Over the past few years, content marketing has emerged as one of the most effective strategies for establishing a business as an expert within a specific sector, engaging and winning the trust of customers, and building credibility by dispensing relevant and useful industry knowledge. Data from the Content Marketing Institute states that in 2014, 93% of B2B marketers and 90% of B2C marketers were using content marketing as part of their overall marketing strategy and with content marketing spending set to rise over 2015, we can expect this trend to continue.

2014 data from Curata Research showed that curated content should account for a quarter of the content marketing your business produces. The skill of selecting highly relevant and targeted content from other sources, organising it and presenting it to your audience is highly valuable. You are finding and putting together the pieces of a jigsaw so that your audience can see the whole picture, presenting your business as a thought leader in your industry.

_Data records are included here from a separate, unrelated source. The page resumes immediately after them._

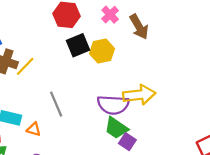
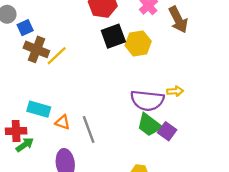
yellow arrow: (139, 95) -> (175, 91), size x0.5
gray line: (56, 104) -> (89, 130), moved
purple square: (127, 142) -> (167, 131), moved

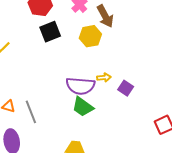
yellow hexagon: (138, 43) -> (90, 36), moved
purple square: (167, 131) -> (126, 88), moved

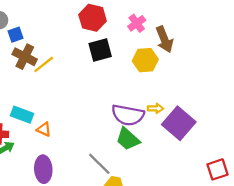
purple square: (126, 88) -> (179, 123), size x1.8
gray line: (31, 112) -> (99, 164), moved, turned -30

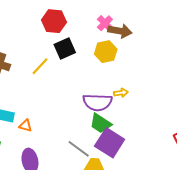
pink cross: (137, 23) -> (105, 23), moved
brown arrow: (164, 39) -> (120, 31), turned -50
yellow line: (44, 64) -> (40, 66), moved
purple square: (179, 123) -> (110, 143), moved

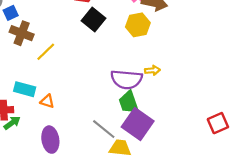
black square: (65, 49) -> (94, 20), turned -30
yellow line: (40, 66) -> (46, 52), moved
green trapezoid: (101, 123) -> (129, 102), turned 35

Curated content is not a replacement for creating content. But in terms of assisting content strategists with two of their top editorial pressures – lack of time and producing enough content – it can form an invaluable part of your overall marketing plan.

Sourcing content

There are many useful tools out there to help businesses locate excellent, relevant content. Some of the most popular include Scoop.it, Learnist, Curata and Spundge. However, there is an area much closer to home that can prove invaluable for your content curation: Your customers.

Content curation masters such as Amazon and Tripadvisor are perfect examples of how users can provide convincing and effective marketing content. Both these curation giants organise and provide context to users’ content, delivering it according to customer need and taking into account their history. Both use customer reviews and ratings as well as integrating information from the seller to fully engage and inform their respective communities.

Utilise your customers and prospects by asking them to contribute to your content, reading the comments on your popular current content or reviews and analysing them for the key information in which your target audience is interested. Pull out the relevant details, organise and deliver.

Other sources businesses might potentially turn to could include speaking to experts on your particular topic – why not organise a panel discussion focusing on one specific question? Targeted focus groups and market research teams can provide excellent sources for curated content too.

How to avoid running low on content

The aforementioned data from the Content Marketing Institute discovered that marketers with a documented content marketing strategy rated themselves as more effective in every area of content marketing when compared with those that did not have a strategy. Define the role of content marketing with clear objectives, deliverables and markers to measure success. Ensure you have a specific team or dedicated staff members to put this strategy into effect and stick to a clear schedule, regularly and reliably updating and publishing content.

Striking the balance between content creation and curation can be hard to master but involving your audience and giving your strategy a clear, defined plan will ultimately boost your reputation as an industry influencer. And in 2015, a business’s online reputation and presence is everything.